I have data for a single arm pre-post study for which one of the outcomes of interest only has measures at the follow-up visit (this is part of the study design). Several potential predictors have measures at baseline and follow-up.
I am wanting to know in the simple case of a univariate regression with one of these predictors, what are the potential implications of using both (baseline and follow up) measures vs the change score vs follow-up measures only? (remember this is for the independent, not dependent variable case).
I have done several analyses already and included both measures of each predictor in these regression models. I largely based this decision on comments in this stack exchange thread (for which Frank commented also):
It’s now been suggested to me now that this is not an optimal approach and I should consider using just the follow-up measures.
I’m trying to work out if one approach is better. Interested in people’s thoughts - thank you.
There are already quite a few good points in that topic you refer to including:
Functional form of using a change score can be more restrictive (as you will have just 1 coefficient for the change score, rather than 2 separate ones for the baselines and follow-up measurement)
Measurements closer to the end-point on average are more closely associated with the outcomes
I think the main question is what you want to achieve with your analyses?
For example, if you include just the baseline measures, you are effectively trying to see if some baseline measures predict the outcome/response (which might be useful if you are trying to predict in advance which individuals might benefit from treatment).
Including both measures will give you an idea of how well the combination of baseline and follow-up measurements predict the outcome. I think you can do this for several reasons, but I’m not competely sure. It could just be something you find interesting to know from a descriptive point of view (i.e. so you know that the measurements of baseline and follow-up predictors have a association with the outcome). Alternatively, I can imagine if you find the baseline and follow-up measurements predict the outcome quite well and you can’t measure the outcome in all cases (i.e. it’s difficult or expensive to measure) then the predictions from your baseline and follow-up measurements could be used as a surrogate for the actual outcome.
It really depends on what one wants to even do, which was not clear fro. the original post.
For seeing whether an intervention works or for whom it works best, this is usually the wrong study design to get any meaningful answers (unless the natural history is well known and you have a massive treatment effective relative to what changes are plausible a-priori). The suggestion to see who benefits from a treatment is off the mark: How would you know who benefits when you don’t have a control group?

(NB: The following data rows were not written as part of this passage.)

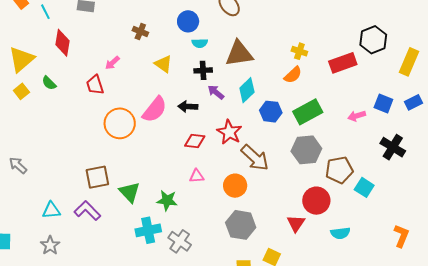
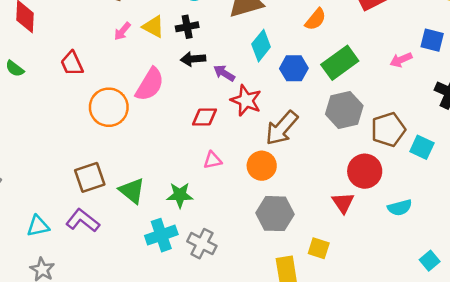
pink arrow: (112, 63) -> (122, 31), moved
black cross: (203, 70) -> (187, 27), moved
purple arrow: (216, 92) -> (224, 73), moved
black arrow: (188, 107) -> (193, 59), moved
brown arrow: (255, 158) -> (282, 128), turned 96

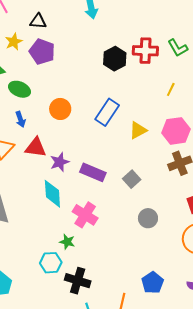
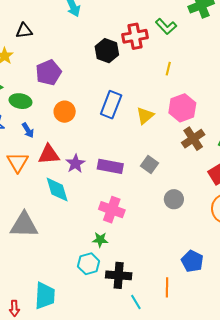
purple pentagon: (42, 52) -> (49, 73), moved, turned -30
cyan diamond: (52, 194) -> (57, 190), moved

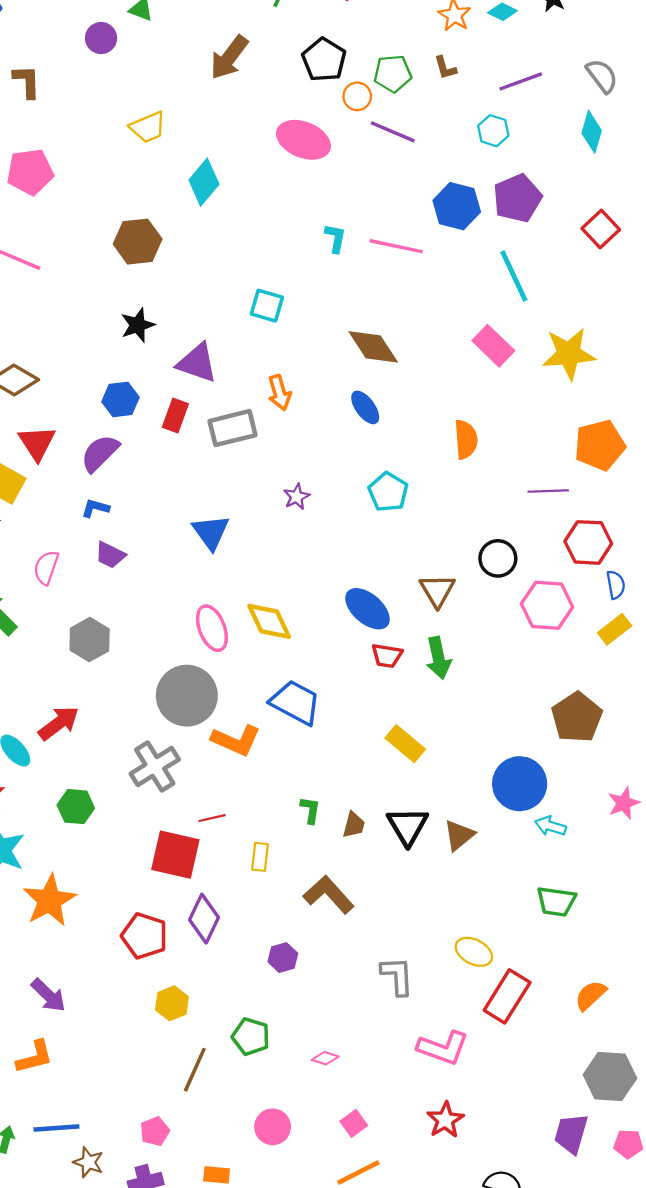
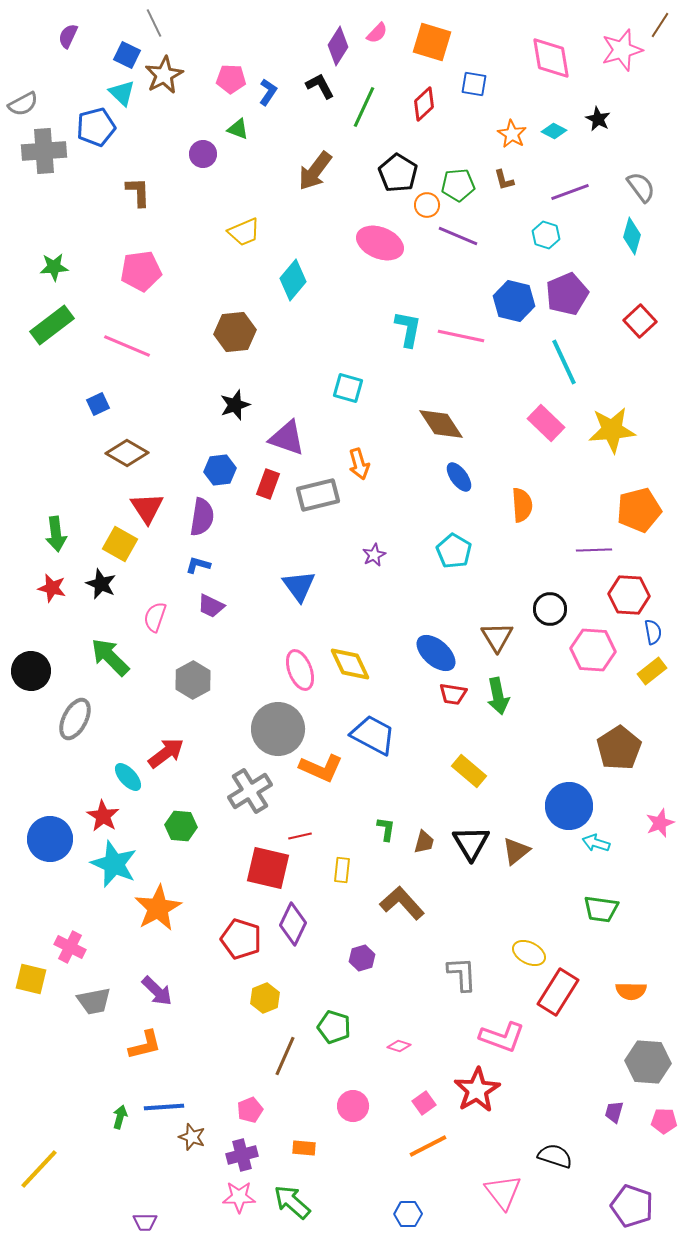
cyan L-shape: (335, 238) -> (408, 329), size x1.4
blue ellipse: (365, 407) -> (459, 477), moved
purple semicircle: (100, 453) -> (202, 517), turned 144
orange semicircle: (591, 995) -> (631, 991), turned -136
red star: (445, 1120) -> (477, 1090), moved, size x1.4
purple trapezoid: (571, 1134) -> (614, 1112), size x0.6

Of course, predicting outcomes could be a more plausible question. Or perhaps variables x and y are correlated. Or some patients will experience xyz (without necessarily saying that this had anything to do with any intervention). Or patients receiving this intervention had the following characteristics: … All of those might be the questions the original poster had in mind.
Fair point, I was assuming because they do a single-arm study with pre-post measurements to determine the intervention effect that no effect is expected without treatment (i.e. the natural history is known as you said).
But agree, some more information on the goal of the analysis would be welcome!